Michele Placido con la figlia Violante e Luca Argentero sul red carpet del Roma Film Festival, foto stampa

Roma. L’ultimo film di Michele Placido, Il cecchino, presentato oggi al Festival Internazionale del Film, è fuori concorso ma in realtà al centro dell’attenzione. La storia, l’idea del regista di preparare un film su Marcello Dell’Utri hanno catalizzato l’attenzione della stampa specializzata e non solo, con dirette di RaiNews24 dal red carpet, interviste a raffica, giornate intensissime per l’ufficio stampa.

Alla cena di gala tenutasi stasera sulla terrazza del prestigioso hotel Rome Cavalieri, organizzata dal Festival con JTI quale event partner, è stato possibile incontrare il regista per parlare della sua nuova idea: Marcello Dell’Utri come simbolo, spunto, provocazione per parlare anche della cultura italiana oggi, dello spirito italiano.

 

Michele Placido, nella conferenza stampa di oggi è emersa una sua leggera insofferenza evidenziata da due aspetti: il film su Marcello Dell’Utri che vorrebbe realizzare in Italia e secondo lei non lo si può fare; e questo film presentato oggi che è stato prodotto in Francia. Cos’è che manca in Italia? Un progetto culturale? Del coraggio? Dell’inventiva? La cultura?

L’hai detto! No, quando parlo del film su Dell’Utri: io non ho detto, forse c’è stato un malinteso, io ho detto che mi piacerebbe pensare ad un film su un personaggio emblematico come Dell’Utri. Non so se lui è innocente o colpevole, finché non c’è una condanna non lo si può dire, e spero per lui che non ci sia, ma è diventato un personaggio emblematico di come una persona importante della politica italiana e anche della cultura, è sotto giudizio per una possibile connessione tra Stato e mafia. Per capire attraverso un personaggio magari che si ispira a lui o qualcun altro, per fare un film serio su quello che è accaduto nel nostro paese. Trovo che manca, da parte del cinema italiano, una svolta non solo sul piano cinematografico ma anche sul piano civile, siccome il cinema è un’arma importante può fare la sua parte per fare un’analisi finalmente importante. Non si possono continuare a fare commedie o film autoriali e abbiamo sempre paura di toccare temi che poi sono un po’ delle ferite aperte della nostra storia.
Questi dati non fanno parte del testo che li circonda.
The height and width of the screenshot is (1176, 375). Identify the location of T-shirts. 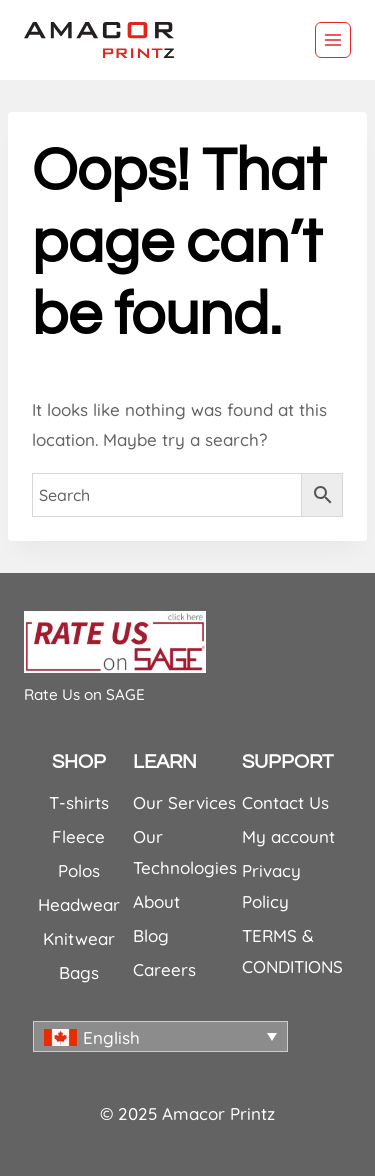 (79, 802).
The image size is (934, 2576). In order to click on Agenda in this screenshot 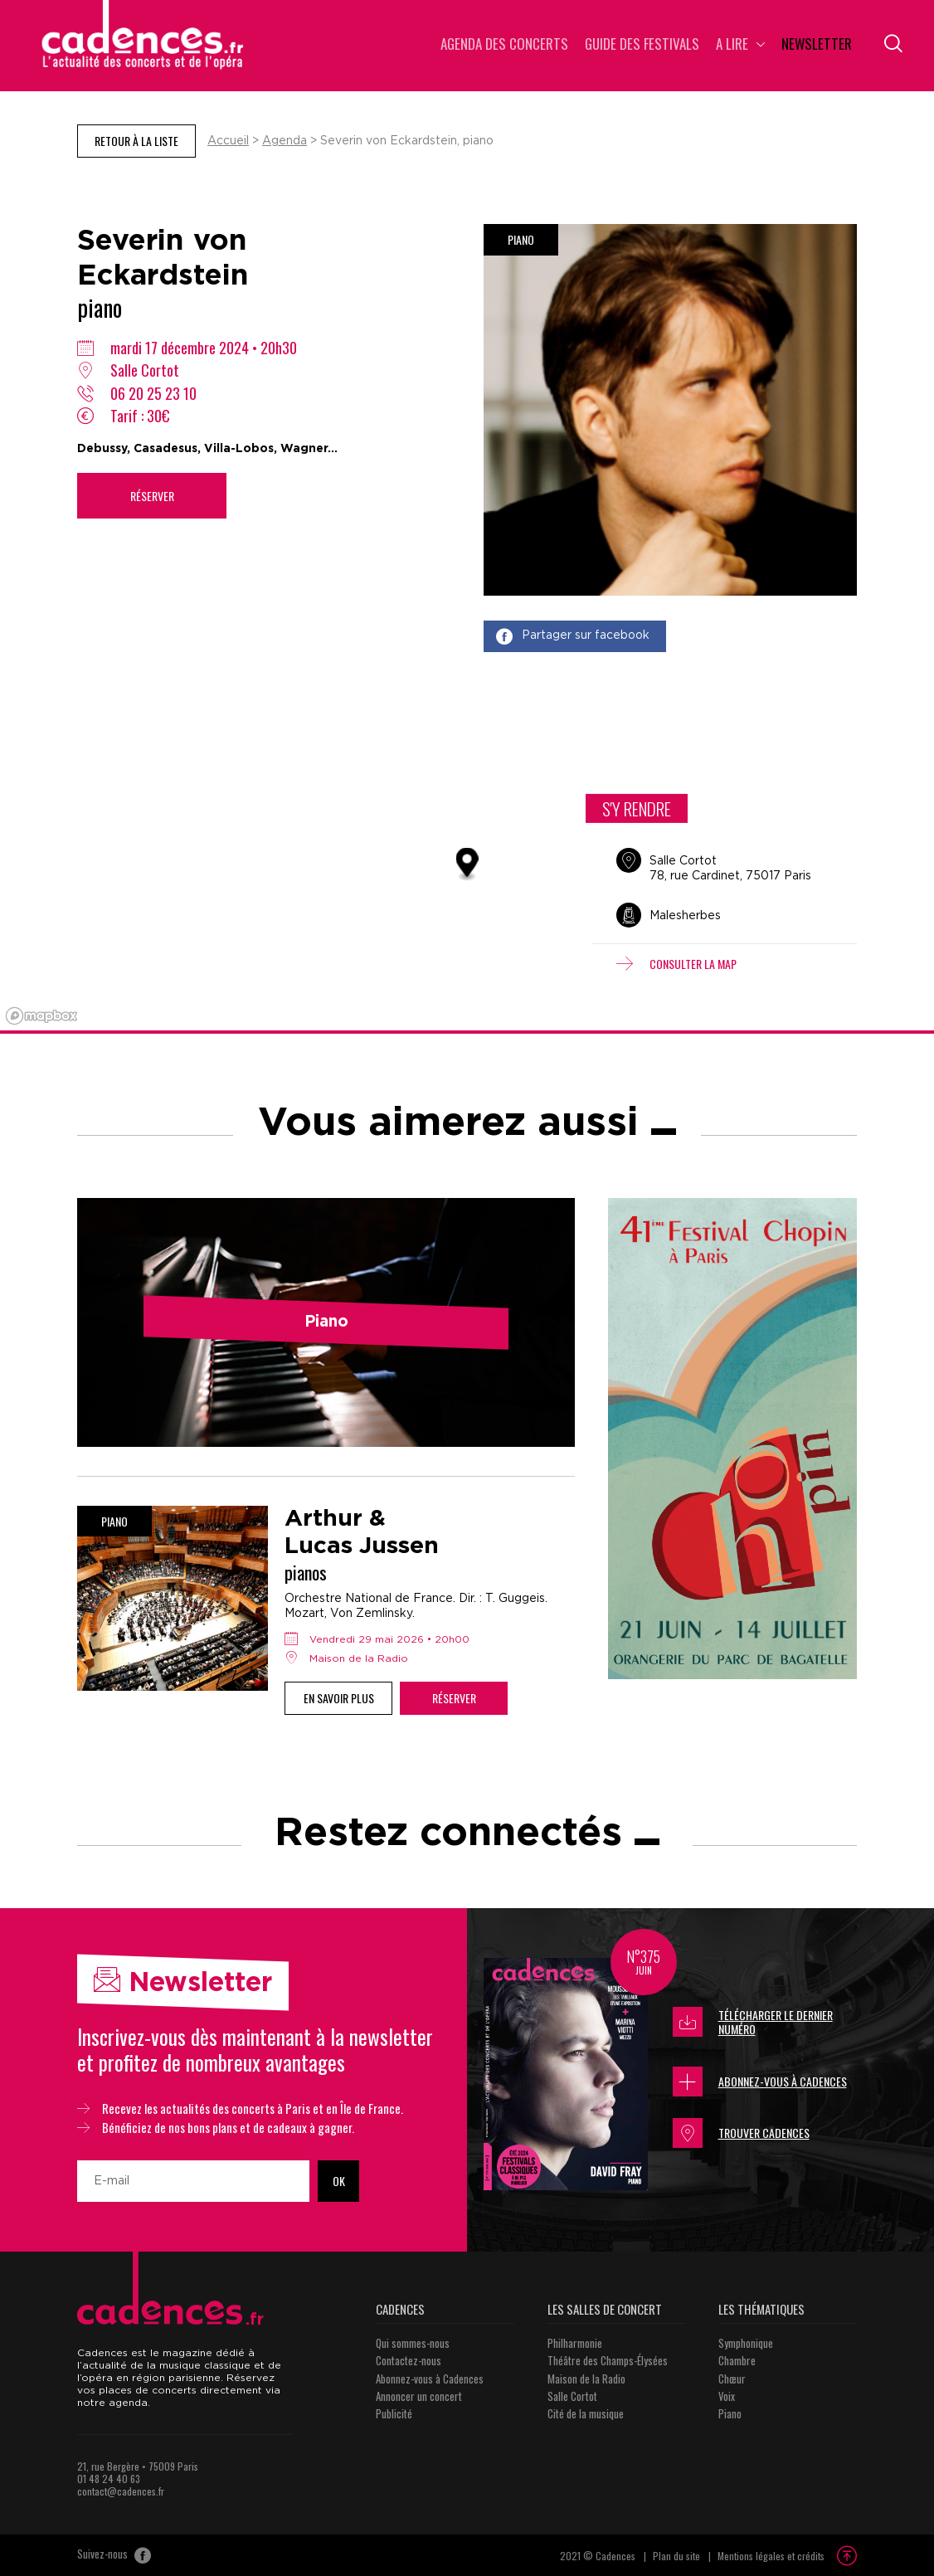 , I will do `click(284, 141)`.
Secondo lei questo è un processo storico o è l’indole italiana che più di tanto non gli va di sprecarsi?

Una volta si facevano questi film, pensiamo a Francesco Rosi, che in questi giorni ha compiuto novant’anni, che ha affrontato negli anni ’70. Ora che c’è la voglia di ricominciare socialmente e politicamente a dare una svolta.

E’ più un processo storico.

E’ più un processo storico, sì.

La scelta di Dell’Utri e, più in generale di un personaggio emblematico, secondo lei ha a che fare con la filosofia? E’ un modo per ripetere, ad esempio, quell’idea hegeliana, o comunque dell’Ottocento tedesco, per la quale l’elezione di un personaggio rappresenta il simbolo per un’epoca?
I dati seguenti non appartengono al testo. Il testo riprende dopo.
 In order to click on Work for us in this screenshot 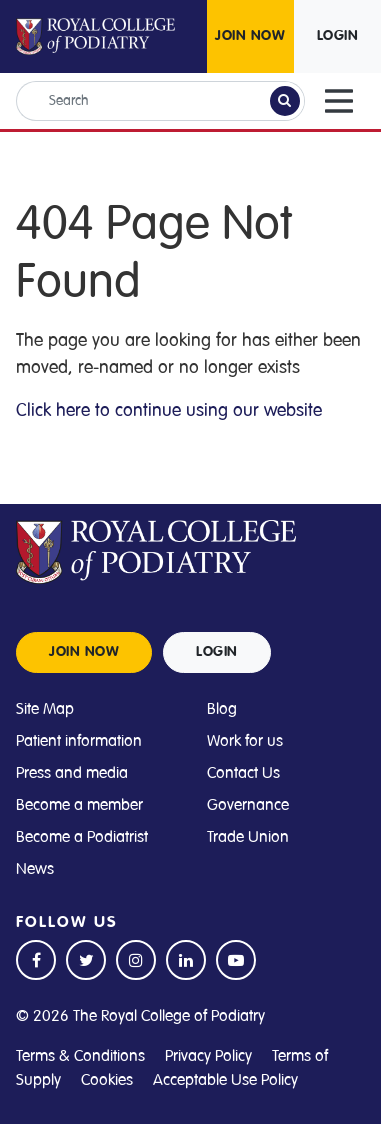 , I will do `click(245, 741)`.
In qualche modo sì. Nell’Italia di oggi può essere solo rappresentata attraverso un personaggio del genere, non certo Padre Pio.

Concludendo, se mi consente una affermazione molto personale, il fatto di poter realizzare un film come Il cecchino rappresenta una parte del suo passato da poliziotto per il quale la comprensione del delinquente, o comunque delle persone cattive, non rappresenta una giustificazione ma un dato di fatto, esiste nella realtà e bisogna fronteggiarlo.

Bisogna affrontarlo, bisognerebbe avere più coraggio da quel punto di vista, il male è dentro l’uomo, dentro ciascuno di noi, ci vuole una parte molto che mancava negli ultimi decenni di quella democrazia, non voglio usare la parola Stato, di quella democrazia forte che ha il coraggio di prendere di petto il male degli uomini per dare alla comunità un’etica un valore morale e anche civile.